Congressman Mike Turner (OH-10), Co-Chair of the Historic Preservation Caucus, co-sponsored an amendment along with bipartisan members of the caucus, including Congressmen Denny Heck (WA-10), Earl Blumenauer (OR-03), Adam Smith (WA-09), Joe Courtney (CT-02), and Bill Keating (MA-09), to restore $5.5 million in funding to the Historic Preservation Fund. That amendment was included in the final version of the Make America Secure and Prosperous Appropriations Act which passed the House today.
“The Historic Preservation Fund is critical to protecting our nation’s cultural identity,” said Congressman Turner. “The appropriations package passed by the House today will provide funds directed to preserving history at national, state, local, and tribunal levels. I am pleased to continue to work with the Caucus to maintain our country’s historic sites.”
“For more than 40 years, the Historic Preservation Fund has helped our states and native tribes leverage funds to revitalize communities and create opportunities for economic growth,” said Congressman Heck. “My amendment restores this critical funding to last year’s levels, preserving a small but effective federal program that deserves Congress' continued support.”
“Giving communities the tools to preserve their heritage brings people together,” said Congressman Blumenauer. “Funding historic preservation connects communities to who they are and supports efforts to preserve important places for generations to come.”
“The Historic Preservation Fund supports grants that help conserve and interpret American history so that future generations are able to learn from our past,” said Congressman Smith. “The Pacific Northwest is home to countless historical sites that help engage our local communities in our collective heritage.

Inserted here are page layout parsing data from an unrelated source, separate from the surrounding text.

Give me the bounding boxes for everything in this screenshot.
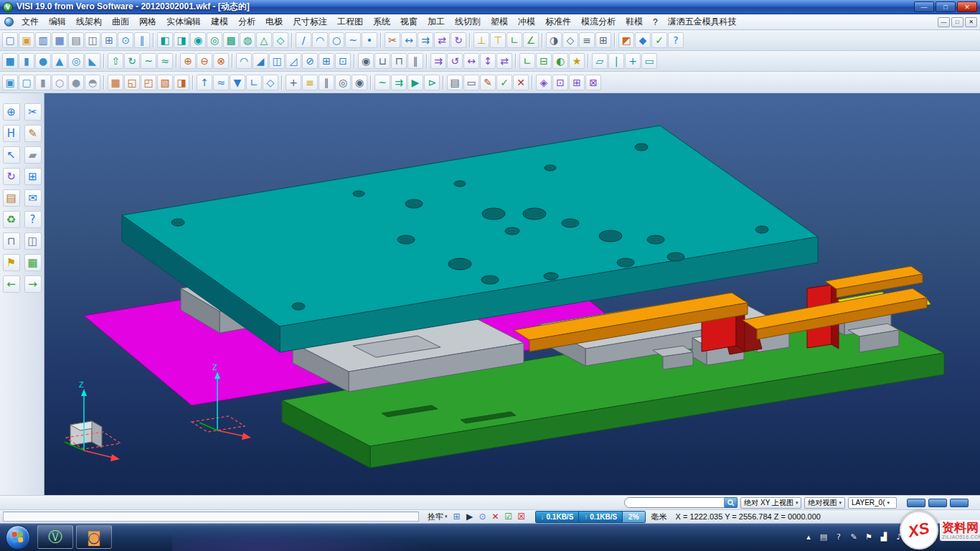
net-surface-icon[interactable]: ▩ xyxy=(223,32,239,48)
revolved-surface-icon[interactable]: ◉ xyxy=(190,32,206,48)
blend-surface-icon[interactable]: ◇ xyxy=(273,32,288,48)
split-icon[interactable]: ⊘ xyxy=(302,53,318,69)
spline-icon[interactable]: ~ xyxy=(345,32,361,48)
wedge-solid-icon[interactable]: ◣ xyxy=(85,53,100,69)
boolean-intersect-icon[interactable]: ⊗ xyxy=(213,53,229,69)
ejector-pin-icon[interactable]: ↑ xyxy=(197,75,212,90)
plane-face-icon[interactable]: ◧ xyxy=(157,32,173,48)
erase-icon[interactable]: ▰ xyxy=(24,146,42,164)
menu-item-6[interactable]: 建模 xyxy=(206,14,233,29)
send-mail-icon[interactable]: ✉ xyxy=(24,189,42,207)
view-front-icon[interactable]: ⊞ xyxy=(569,75,585,90)
help-icon[interactable]: ? xyxy=(668,32,684,48)
sweep-icon[interactable]: ~ xyxy=(141,53,156,69)
maximize-button[interactable]: □ xyxy=(936,1,956,12)
menu-item-4[interactable]: 网格 xyxy=(134,14,161,29)
mirror-icon[interactable]: ⇄ xyxy=(434,32,450,48)
pan-view-icon[interactable]: ↖ xyxy=(3,146,20,164)
boss-feature-icon[interactable]: ⊓ xyxy=(391,53,407,69)
menu-item-12[interactable]: 视窗 xyxy=(395,14,423,29)
wire-path-icon[interactable]: ~ xyxy=(374,75,390,90)
save-icon[interactable]: ▥ xyxy=(35,32,51,48)
menu-item-5[interactable]: 实体编辑 xyxy=(161,14,206,29)
toolpath-icon[interactable]: ⇉ xyxy=(391,75,407,90)
mirror-3d-icon[interactable]: ⇄ xyxy=(496,53,512,69)
angle-dimension-icon[interactable]: ∠ xyxy=(523,32,539,48)
start-button[interactable] xyxy=(6,525,30,550)
cooling-channel-icon[interactable]: ≈ xyxy=(213,75,229,90)
line-icon[interactable]: / xyxy=(296,32,311,48)
menu-item-15[interactable]: 塑模 xyxy=(486,14,513,29)
point-icon[interactable]: • xyxy=(362,32,377,48)
pattern-circular-icon[interactable]: ↺ xyxy=(447,53,463,69)
pattern-linear-icon[interactable]: ⇉ xyxy=(430,53,446,69)
menu-item-1[interactable]: 编辑 xyxy=(44,14,71,29)
datum-plane-icon[interactable]: ▱ xyxy=(592,53,608,69)
center-snap-icon[interactable]: ⊙ xyxy=(476,511,489,522)
mdi-close-button[interactable]: ✕ xyxy=(965,17,977,27)
core-icon[interactable]: ◰ xyxy=(141,75,156,90)
view-iso-icon[interactable]: ◈ xyxy=(536,75,552,90)
menu-item-19[interactable]: 鞋模 xyxy=(621,14,648,29)
open-file-icon[interactable]: ▣ xyxy=(19,32,34,48)
chamfer-icon[interactable]: ◢ xyxy=(253,53,268,69)
command-prompt-field[interactable] xyxy=(3,512,419,522)
ring-icon[interactable]: ○ xyxy=(52,75,67,90)
gate-icon[interactable]: ◇ xyxy=(263,75,278,90)
search-input[interactable] xyxy=(624,497,725,508)
menu-item-9[interactable]: 尺寸标注 xyxy=(288,14,332,29)
sprue-icon[interactable]: ▼ xyxy=(230,75,245,90)
menu-item-10[interactable]: 工程图 xyxy=(332,14,368,29)
print-preview-icon[interactable]: ◫ xyxy=(85,32,100,48)
boolean-union-icon[interactable]: ⊕ xyxy=(180,53,196,69)
spring-icon[interactable]: ≡ xyxy=(302,75,318,90)
electrode-icon[interactable]: ⊥ xyxy=(473,32,489,48)
window-tile-button[interactable] xyxy=(928,499,947,507)
next-view-icon[interactable]: → xyxy=(24,276,42,293)
datum-axis-icon[interactable]: | xyxy=(608,53,624,69)
curvature-analysis-icon[interactable]: ◐ xyxy=(552,53,568,69)
coordinate-system-icon[interactable]: + xyxy=(625,53,641,69)
menu-item-0[interactable]: 文件 xyxy=(17,14,44,29)
mold-tool-icon[interactable]: ◩ xyxy=(618,32,634,48)
section-icon[interactable]: ⊟ xyxy=(536,53,552,69)
rotate-icon[interactable]: ↻ xyxy=(451,32,466,48)
window-tile-button[interactable] xyxy=(907,499,925,507)
slider-icon[interactable]: ◨ xyxy=(174,75,189,90)
menu-item-21[interactable]: 潇洒五金模具科技 xyxy=(663,14,742,29)
extrude-icon[interactable]: ⇧ xyxy=(108,53,123,69)
minimize-button[interactable]: — xyxy=(914,1,934,12)
guide-pillar-icon[interactable]: ∥ xyxy=(319,75,334,90)
render-icon[interactable]: ★ xyxy=(569,53,585,69)
wireframe-view-icon[interactable]: ◇ xyxy=(562,32,578,48)
draft-angle-icon[interactable]: ◿ xyxy=(286,53,301,69)
cursor-icon[interactable]: ▶ xyxy=(463,511,476,522)
workplane-icon[interactable]: ▭ xyxy=(641,53,657,69)
menu-item-13[interactable]: 加工 xyxy=(423,14,450,29)
mdi-minimize-button[interactable]: — xyxy=(938,17,950,27)
menu-item-3[interactable]: 曲面 xyxy=(107,14,134,29)
window-tile-button[interactable] xyxy=(950,499,969,507)
component-icon[interactable]: ▢ xyxy=(19,75,34,90)
drive-surface-icon[interactable]: ◍ xyxy=(240,32,255,48)
draft-surface-icon[interactable]: △ xyxy=(256,32,272,48)
copy-entity-icon[interactable]: ⊞ xyxy=(24,168,42,185)
view-orientation-combo[interactable]: 绝对 XY 上视图▾ xyxy=(740,497,801,509)
image-viewer-taskbar-button[interactable]: ◙ xyxy=(76,525,112,549)
cylinder-solid-icon[interactable]: ▮ xyxy=(19,53,34,69)
export-image-icon[interactable]: ▦ xyxy=(24,254,42,271)
simulate-icon[interactable]: ▶ xyxy=(407,75,423,90)
rib-feature-icon[interactable]: ∥ xyxy=(407,53,423,69)
grid-icon[interactable]: ⊞ xyxy=(595,32,611,48)
extend-icon[interactable]: ↔ xyxy=(401,32,417,48)
arc-icon[interactable]: ◠ xyxy=(312,32,328,48)
menu-item-11[interactable]: 系统 xyxy=(368,14,395,29)
clip-plane-icon[interactable]: ✂ xyxy=(24,103,42,121)
swept-surface-icon[interactable]: ◎ xyxy=(207,32,222,48)
insert-block-icon[interactable]: ▧ xyxy=(157,75,173,90)
visi-taskbar-button[interactable]: Ⓥ xyxy=(37,525,73,549)
layers-icon[interactable]: ≡ xyxy=(579,32,595,48)
scale-3d-icon[interactable]: ↕ xyxy=(480,53,496,69)
torus-solid-icon[interactable]: ◎ xyxy=(68,53,84,69)
tray-app-icon[interactable]: ▤ xyxy=(819,532,829,543)
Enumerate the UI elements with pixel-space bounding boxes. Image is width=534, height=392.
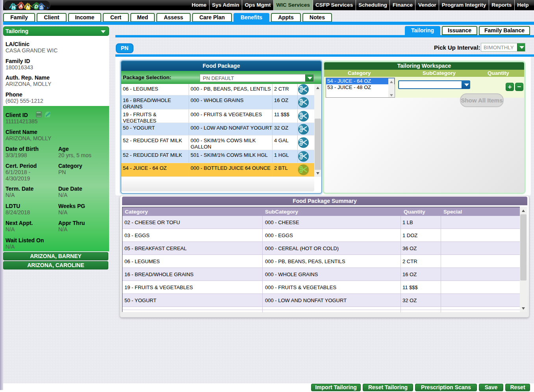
svg-text:A: A <box>19 4 23 9</box>
svg-text:S: S <box>40 5 43 10</box>
svg-text:D: D <box>35 4 38 9</box>
svg-text:N: N <box>26 5 30 10</box>
svg-text:H: H <box>12 5 15 10</box>
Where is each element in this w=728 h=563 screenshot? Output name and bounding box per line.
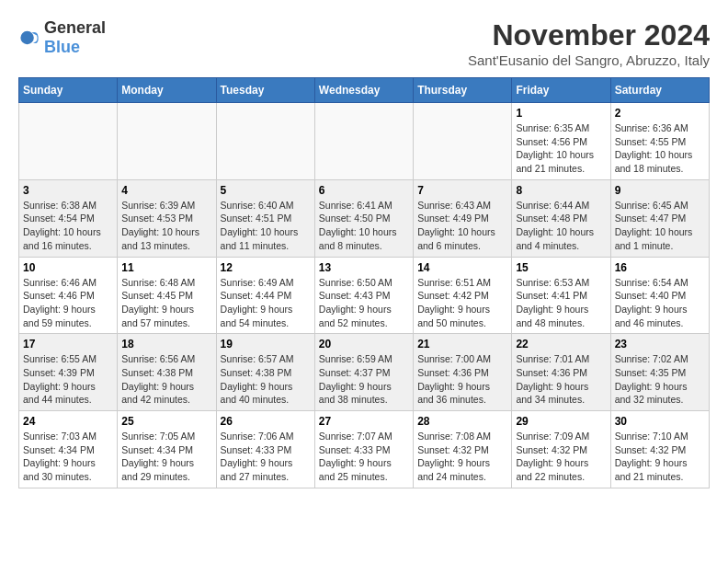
calendar-cell-2-3: 13Sunrise: 6:50 AM Sunset: 4:43 PM Dayli… [314,257,413,334]
day-number: 11 [121,261,211,274]
calendar-cell-0-5: 1Sunrise: 6:35 AM Sunset: 4:56 PM Daylig… [512,103,610,180]
day-info: Sunrise: 6:38 AM Sunset: 4:54 PM Dayligh… [23,199,113,253]
calendar-cell-3-1: 18Sunrise: 6:56 AM Sunset: 4:38 PM Dayli… [118,334,216,411]
calendar-cell-1-5: 8Sunrise: 6:44 AM Sunset: 4:48 PM Daylig… [512,179,610,257]
calendar-table: SundayMondayTuesdayWednesdayThursdayFrid… [18,77,710,488]
day-info: Sunrise: 7:05 AM Sunset: 4:34 PM Dayligh… [121,430,211,484]
calendar-cell-4-3: 27Sunrise: 7:07 AM Sunset: 4:33 PM Dayli… [314,411,413,488]
day-number: 1 [516,107,606,120]
day-number: 2 [615,107,705,120]
day-info: Sunrise: 6:54 AM Sunset: 4:40 PM Dayligh… [615,276,705,330]
day-number: 16 [615,261,705,274]
calendar-cell-3-3: 20Sunrise: 6:59 AM Sunset: 4:37 PM Dayli… [314,334,413,411]
day-number: 6 [319,184,409,197]
day-number: 9 [615,184,705,197]
day-info: Sunrise: 7:03 AM Sunset: 4:34 PM Dayligh… [23,430,113,484]
day-info: Sunrise: 7:00 AM Sunset: 4:36 PM Dayligh… [417,352,507,407]
calendar-cell-4-2: 26Sunrise: 7:06 AM Sunset: 4:33 PM Dayli… [216,411,314,488]
header-tuesday: Tuesday [216,78,314,103]
day-info: Sunrise: 7:10 AM Sunset: 4:32 PM Dayligh… [615,430,705,484]
calendar-cell-1-1: 4Sunrise: 6:39 AM Sunset: 4:53 PM Daylig… [118,179,216,257]
logo: General Blue [18,18,106,57]
day-info: Sunrise: 7:02 AM Sunset: 4:35 PM Dayligh… [615,352,705,407]
day-number: 3 [23,184,113,197]
calendar-cell-4-1: 25Sunrise: 7:05 AM Sunset: 4:34 PM Dayli… [118,411,216,488]
calendar-cell-4-6: 30Sunrise: 7:10 AM Sunset: 4:32 PM Dayli… [610,411,709,488]
day-info: Sunrise: 6:51 AM Sunset: 4:42 PM Dayligh… [417,276,507,330]
day-info: Sunrise: 6:44 AM Sunset: 4:48 PM Dayligh… [516,199,606,253]
week-row-3: 10Sunrise: 6:46 AM Sunset: 4:46 PM Dayli… [19,257,710,334]
day-info: Sunrise: 7:09 AM Sunset: 4:32 PM Dayligh… [516,430,606,484]
calendar-cell-0-6: 2Sunrise: 6:36 AM Sunset: 4:55 PM Daylig… [610,103,709,180]
day-number: 4 [121,184,211,197]
day-number: 18 [121,338,211,350]
day-number: 15 [516,261,606,274]
title-area: November 2024 Sant'Eusanio del Sangro, A… [468,18,710,68]
calendar-cell-4-4: 28Sunrise: 7:08 AM Sunset: 4:32 PM Dayli… [414,411,512,488]
day-info: Sunrise: 6:40 AM Sunset: 4:51 PM Dayligh… [221,199,311,253]
day-info: Sunrise: 6:41 AM Sunset: 4:50 PM Dayligh… [319,199,409,253]
calendar-cell-4-0: 24Sunrise: 7:03 AM Sunset: 4:34 PM Dayli… [19,411,118,488]
calendar-cell-1-6: 9Sunrise: 6:45 AM Sunset: 4:47 PM Daylig… [610,179,709,257]
day-number: 22 [516,338,606,350]
calendar-cell-0-2 [216,103,314,180]
calendar-cell-2-4: 14Sunrise: 6:51 AM Sunset: 4:42 PM Dayli… [414,257,512,334]
day-number: 28 [417,415,507,428]
calendar-cell-2-6: 16Sunrise: 6:54 AM Sunset: 4:40 PM Dayli… [610,257,709,334]
day-info: Sunrise: 6:43 AM Sunset: 4:49 PM Dayligh… [417,199,507,253]
day-number: 19 [221,338,311,350]
day-info: Sunrise: 7:07 AM Sunset: 4:33 PM Dayligh… [319,430,409,484]
day-number: 13 [319,261,409,274]
calendar-cell-3-4: 21Sunrise: 7:00 AM Sunset: 4:36 PM Dayli… [414,334,512,411]
day-number: 17 [23,338,113,350]
day-number: 24 [23,415,113,428]
calendar-cell-2-5: 15Sunrise: 6:53 AM Sunset: 4:41 PM Dayli… [512,257,610,334]
week-row-4: 17Sunrise: 6:55 AM Sunset: 4:39 PM Dayli… [19,334,710,411]
day-number: 12 [221,261,311,274]
calendar-cell-1-4: 7Sunrise: 6:43 AM Sunset: 4:49 PM Daylig… [414,179,512,257]
logo-icon [18,27,40,49]
week-row-1: 1Sunrise: 6:35 AM Sunset: 4:56 PM Daylig… [19,103,710,180]
header-saturday: Saturday [610,78,709,103]
day-number: 29 [516,415,606,428]
day-number: 10 [23,261,113,274]
day-info: Sunrise: 6:55 AM Sunset: 4:39 PM Dayligh… [23,352,113,407]
logo-general: General [44,18,106,37]
day-info: Sunrise: 6:57 AM Sunset: 4:38 PM Dayligh… [221,352,311,407]
month-title: November 2024 [468,18,710,52]
calendar-cell-1-0: 3Sunrise: 6:38 AM Sunset: 4:54 PM Daylig… [19,179,118,257]
calendar-cell-3-5: 22Sunrise: 7:01 AM Sunset: 4:36 PM Dayli… [512,334,610,411]
day-info: Sunrise: 6:49 AM Sunset: 4:44 PM Dayligh… [221,276,311,330]
day-info: Sunrise: 6:53 AM Sunset: 4:41 PM Dayligh… [516,276,606,330]
calendar-cell-0-4 [414,103,512,180]
day-number: 25 [121,415,211,428]
header-sunday: Sunday [19,78,118,103]
day-number: 21 [417,338,507,350]
calendar-cell-2-0: 10Sunrise: 6:46 AM Sunset: 4:46 PM Dayli… [19,257,118,334]
day-info: Sunrise: 7:01 AM Sunset: 4:36 PM Dayligh… [516,352,606,407]
calendar-cell-1-2: 5Sunrise: 6:40 AM Sunset: 4:51 PM Daylig… [216,179,314,257]
header-monday: Monday [118,78,216,103]
day-info: Sunrise: 6:50 AM Sunset: 4:43 PM Dayligh… [319,276,409,330]
day-info: Sunrise: 7:08 AM Sunset: 4:32 PM Dayligh… [417,430,507,484]
calendar-cell-2-2: 12Sunrise: 6:49 AM Sunset: 4:44 PM Dayli… [216,257,314,334]
calendar-cell-3-0: 17Sunrise: 6:55 AM Sunset: 4:39 PM Dayli… [19,334,118,411]
day-number: 8 [516,184,606,197]
location-title: Sant'Eusanio del Sangro, Abruzzo, Italy [468,52,710,68]
week-row-5: 24Sunrise: 7:03 AM Sunset: 4:34 PM Dayli… [19,411,710,488]
day-number: 30 [615,415,705,428]
day-info: Sunrise: 6:35 AM Sunset: 4:56 PM Dayligh… [516,121,606,176]
calendar-cell-0-3 [314,103,413,180]
page-header: General Blue November 2024 Sant'Eusanio … [18,18,710,68]
day-number: 20 [319,338,409,350]
header-wednesday: Wednesday [314,78,413,103]
day-info: Sunrise: 6:59 AM Sunset: 4:37 PM Dayligh… [319,352,409,407]
day-info: Sunrise: 6:39 AM Sunset: 4:53 PM Dayligh… [121,199,211,253]
header-friday: Friday [512,78,610,103]
day-info: Sunrise: 6:46 AM Sunset: 4:46 PM Dayligh… [23,276,113,330]
svg-point-0 [20,31,33,44]
calendar-header-row: SundayMondayTuesdayWednesdayThursdayFrid… [19,78,710,103]
day-info: Sunrise: 6:45 AM Sunset: 4:47 PM Dayligh… [615,199,705,253]
day-number: 23 [615,338,705,350]
day-number: 7 [417,184,507,197]
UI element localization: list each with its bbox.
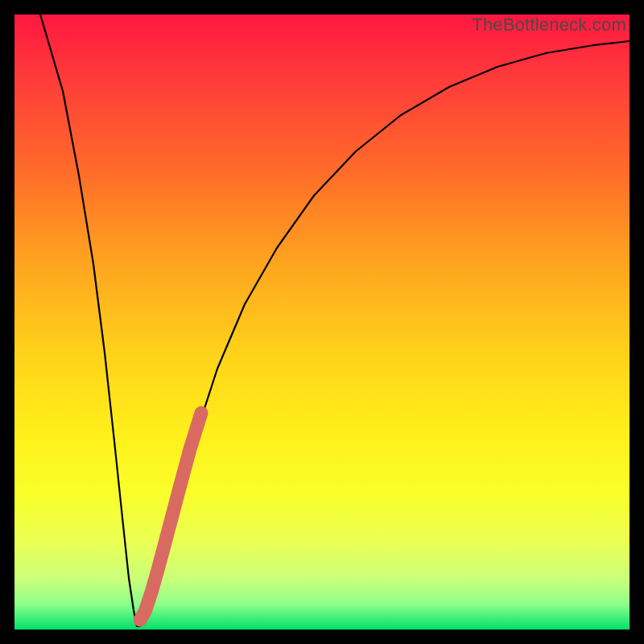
bottleneck-curve: [40, 14, 630, 626]
watermark-text: TheBottleneck.com: [472, 14, 626, 35]
chart-plot-area: TheBottleneck.com: [14, 14, 630, 630]
chart-svg: [14, 14, 630, 630]
highlight-segment: [140, 413, 201, 620]
chart-frame: TheBottleneck.com: [0, 0, 644, 644]
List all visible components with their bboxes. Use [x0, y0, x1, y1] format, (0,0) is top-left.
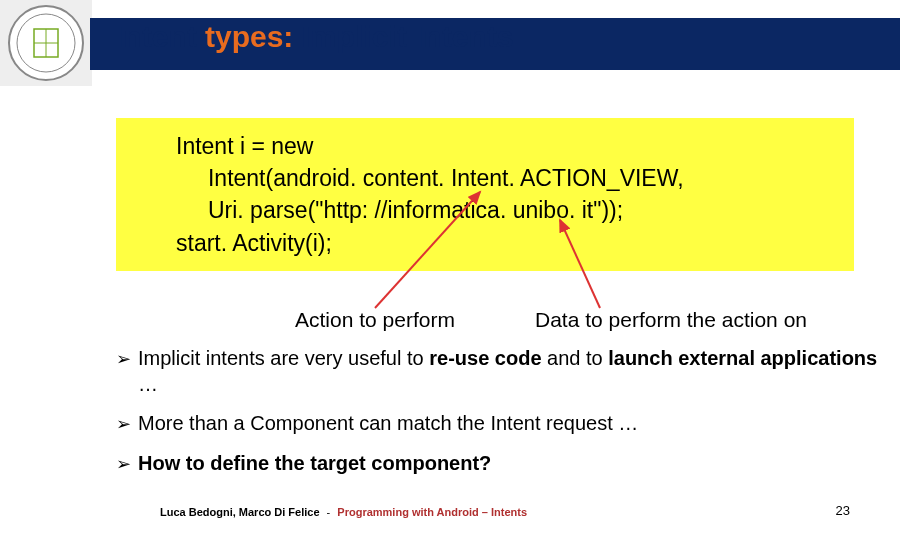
annotation-data: Data to perform the action on	[535, 308, 807, 332]
footer-sep: -	[327, 506, 331, 518]
bullet-item: ➢ How to define the target component?	[116, 451, 880, 477]
code-example: Intent i = new Intent(android. content. …	[116, 118, 854, 271]
bullet-marker: ➢	[116, 453, 138, 476]
seal-icon	[4, 3, 88, 83]
university-seal	[0, 0, 92, 86]
code-line-4: start. Activity(i);	[126, 227, 844, 259]
footer-authors: Luca Bedogni, Marco Di Felice	[160, 506, 320, 518]
code-line-3: Uri. parse("http: //informatica. unibo. …	[126, 194, 844, 226]
bullet-text: Implicit intents are very useful to re-u…	[138, 346, 880, 397]
title-part2: types:	[205, 20, 293, 53]
title-part3: Implicit Intents	[293, 20, 513, 53]
bullet-item: ➢ Implicit intents are very useful to re…	[116, 346, 880, 397]
bullet-item: ➢ More than a Component can match the In…	[116, 411, 880, 437]
bullet-list: ➢ Implicit intents are very useful to re…	[116, 346, 880, 490]
slide-title: Intent types: Implicit Intents	[115, 20, 513, 54]
code-line-2: Intent(android. content. Intent. ACTION_…	[126, 162, 844, 194]
bullet-marker: ➢	[116, 413, 138, 436]
page-number: 23	[836, 503, 850, 518]
footer-subject: Programming with Android – Intents	[337, 506, 527, 518]
annotation-action: Action to perform	[295, 308, 455, 332]
footer: Luca Bedogni, Marco Di Felice - Programm…	[160, 506, 527, 518]
bullet-text: How to define the target component?	[138, 451, 491, 477]
code-line-1: Intent i = new	[126, 130, 844, 162]
bullet-marker: ➢	[116, 348, 138, 371]
title-part1: Intent	[115, 20, 205, 53]
bullet-text: More than a Component can match the Inte…	[138, 411, 638, 437]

These locations preserve the lessons of our country’s fight for civil rights, reflect on the injustice of Japanese American incarceration, and educate the public about our vibrant culture and the incredible diversity of those who call our region home. I am pleased to support funding of the Historic Preservation Fund, and will continue to advocate for programs that increase access to the knowledge that the unique American experience provides.”
“It is a mistake to cut funding from an account which helps to create such growth and renewal in communities across the country,” said Congressman Courtney. “I am glad that this bipartisan amendment passed the House, which would restore $5.5 million to the Historic Preservation Fund. Because of the Historic Preservation Fund, states are able to provide grants to revitalize and commemorate vitally important historic buildings and areas. In Connecticut, buildings such as the Florence Griswold Museum Barn in Old Lyme have been renovated because of State Historic Preservation Offices – offices that rely on the important funding from the Historic Preservation Fund.”
“The Historic Preservation Fund is critical to ensuring the endurance of local treasures in areas such as New Bedford in my district,” said Congressman Keating. “Preserving significant buildings and community areas is as vital to understanding our history as history books themselves.”